## Dataset extract
Segment Open

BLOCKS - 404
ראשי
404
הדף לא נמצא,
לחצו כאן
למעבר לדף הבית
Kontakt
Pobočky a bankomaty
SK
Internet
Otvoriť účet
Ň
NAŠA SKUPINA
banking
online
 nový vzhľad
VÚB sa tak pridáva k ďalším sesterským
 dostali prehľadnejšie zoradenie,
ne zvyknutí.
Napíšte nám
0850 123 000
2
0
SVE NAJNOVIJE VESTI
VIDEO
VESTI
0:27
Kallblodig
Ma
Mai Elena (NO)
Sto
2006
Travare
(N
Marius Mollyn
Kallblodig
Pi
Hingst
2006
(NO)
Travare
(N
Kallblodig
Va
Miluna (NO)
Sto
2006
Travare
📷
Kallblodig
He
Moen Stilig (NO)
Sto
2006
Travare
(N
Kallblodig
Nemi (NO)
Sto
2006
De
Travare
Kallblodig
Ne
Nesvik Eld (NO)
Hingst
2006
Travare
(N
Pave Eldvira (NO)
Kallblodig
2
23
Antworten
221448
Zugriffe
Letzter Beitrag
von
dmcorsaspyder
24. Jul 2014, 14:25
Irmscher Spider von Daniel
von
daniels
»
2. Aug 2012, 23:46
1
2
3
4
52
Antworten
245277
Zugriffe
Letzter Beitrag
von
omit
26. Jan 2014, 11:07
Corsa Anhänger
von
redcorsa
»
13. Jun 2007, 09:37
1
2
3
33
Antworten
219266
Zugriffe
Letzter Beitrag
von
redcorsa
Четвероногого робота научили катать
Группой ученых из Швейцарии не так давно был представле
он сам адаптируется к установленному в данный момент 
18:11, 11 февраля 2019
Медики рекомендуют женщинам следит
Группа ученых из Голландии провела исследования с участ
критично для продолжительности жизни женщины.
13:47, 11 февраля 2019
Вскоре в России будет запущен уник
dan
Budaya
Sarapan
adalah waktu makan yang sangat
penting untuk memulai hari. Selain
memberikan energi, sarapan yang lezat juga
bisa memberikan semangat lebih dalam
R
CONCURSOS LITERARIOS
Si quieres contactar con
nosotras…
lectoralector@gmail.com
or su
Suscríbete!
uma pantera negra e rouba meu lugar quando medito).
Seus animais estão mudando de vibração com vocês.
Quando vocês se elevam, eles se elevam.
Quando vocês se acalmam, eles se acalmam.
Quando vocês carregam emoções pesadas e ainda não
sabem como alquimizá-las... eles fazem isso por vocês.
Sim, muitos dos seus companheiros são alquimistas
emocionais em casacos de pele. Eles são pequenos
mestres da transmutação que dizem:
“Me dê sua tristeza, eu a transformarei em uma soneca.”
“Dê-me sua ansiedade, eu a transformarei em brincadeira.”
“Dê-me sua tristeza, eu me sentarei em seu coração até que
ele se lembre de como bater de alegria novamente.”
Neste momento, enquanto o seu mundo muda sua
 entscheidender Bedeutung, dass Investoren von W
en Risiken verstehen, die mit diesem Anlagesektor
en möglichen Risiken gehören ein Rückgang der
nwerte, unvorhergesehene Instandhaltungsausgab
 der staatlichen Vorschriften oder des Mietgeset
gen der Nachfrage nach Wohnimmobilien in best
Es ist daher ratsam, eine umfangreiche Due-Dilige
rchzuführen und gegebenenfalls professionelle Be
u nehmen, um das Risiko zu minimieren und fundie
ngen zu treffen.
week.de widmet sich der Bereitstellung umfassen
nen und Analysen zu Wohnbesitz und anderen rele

Segment Closed

## Exercise details
Repeat the material above exactly and in full.

## Solved problem
BLOCKS - 404
ראשי
404
הדף לא נמצא,
לחצו כאן
למעבר לדף הבית
Kontakt
Pobočky a bankomaty
SK
Internet
Otvoriť účet
Ň
NAŠA SKUPINA
banking
online
 nový vzhľad
VÚB sa tak pridáva k ďalším sesterským
 dostali prehľadnejšie zoradenie,
ne zvyknutí.
Napíšte nám
0850 123 000
2
0
SVE NAJNOVIJE VESTI
VIDEO
VESTI
0:27
Kallblodig
Ma
Mai Elena (NO)
Sto
2006
Travare
(N
Marius Mollyn
Kallblodig
Pi
Hingst
2006
(NO)
Travare
(N
Kallblodig
Va
Miluna (NO)
Sto
2006
Travare
📷
Kallblodig
He
Moen Stilig (NO)
Sto
2006
Travare
(N
Kallblodig
Nemi (NO)
Sto
2006
De
Travare
Kallblodig
Ne
Nesvik Eld (NO)
Hingst
2006
Travare
(N
Pave Eldvira (NO)
Kallblodig
2
23
Antworten
221448
Zugriffe
Letzter Beitrag
von
dmcorsaspyder
24. Jul 2014, 14:25
Irmscher Spider von Daniel
von
daniels
»
2. Aug 2012, 23:46
1
2
3
4
52
Antworten
245277
Zugriffe
Letzter Beitrag
von
omit
26. Jan 2014, 11:07
Corsa Anhänger
von
redcorsa
»
13. Jun 2007, 09:37
1
2
3
33
Antworten
219266
Zugriffe
Letzter Beitrag
von
redcorsa
Четвероногого робота научили катать
Группой ученых из Швейцарии не так давно был представле
он сам адаптируется к установленному в данный момент 
18:11, 11 февраля 2019
Медики рекомендуют женщинам следит
Группа ученых из Голландии провела исследования с участ
критично для продолжительности жизни женщины.
13:47, 11 февраля 2019
Вскоре в России будет запущен уник
dan
Budaya
Sarapan
adalah waktu makan yang sangat
penting untuk memulai hari. Selain
memberikan energi, sarapan yang lezat juga
bisa memberikan semangat lebih dalam
R
CONCURSOS LITERARIOS
Si quieres contactar con
nosotras…
lectoralector@gmail.com
or su
Suscríbete!
uma pantera negra e rouba meu lugar quando medito).
Seus animais estão mudando de vibração com vocês.
Quando vocês se elevam, eles se elevam.
Quando vocês se acalmam, eles se acalmam.
Quando vocês carregam emoções pesadas e ainda não
sabem como alquimizá-las... eles fazem isso por vocês.
Sim, muitos dos seus companheiros são alquimistas
emocionais em casacos de pele. Eles são pequenos
mestres da transmutação que dizem:
“Me dê sua tristeza, eu a transformarei em uma soneca.”
“Dê-me sua ansiedade, eu a transformarei em brincadeira.”
“Dê-me sua tristeza, eu me sentarei em seu coração até que
ele se lembre de como bater de alegria novamente.”
Neste momento, enquanto o seu mundo muda sua
 entscheidender Bedeutung, dass Investoren von W
en Risiken verstehen, die mit diesem Anlagesektor
en möglichen Risiken gehören ein Rückgang der
nwerte, unvorhergesehene Instandhaltungsausgab
 der staatlichen Vorschriften oder des Mietgeset
gen der Nachfrage nach Wohnimmobilien in best
Es ist daher ratsam, eine umfangreiche Due-Dilige
rchzuführen und gegebenenfalls professionelle Be
u nehmen, um das Risiko zu minimieren und fundie
ngen zu treffen.
week.de widmet sich der Bereitstellung umfassen
nen und Analysen zu Wohnbesitz und anderen rele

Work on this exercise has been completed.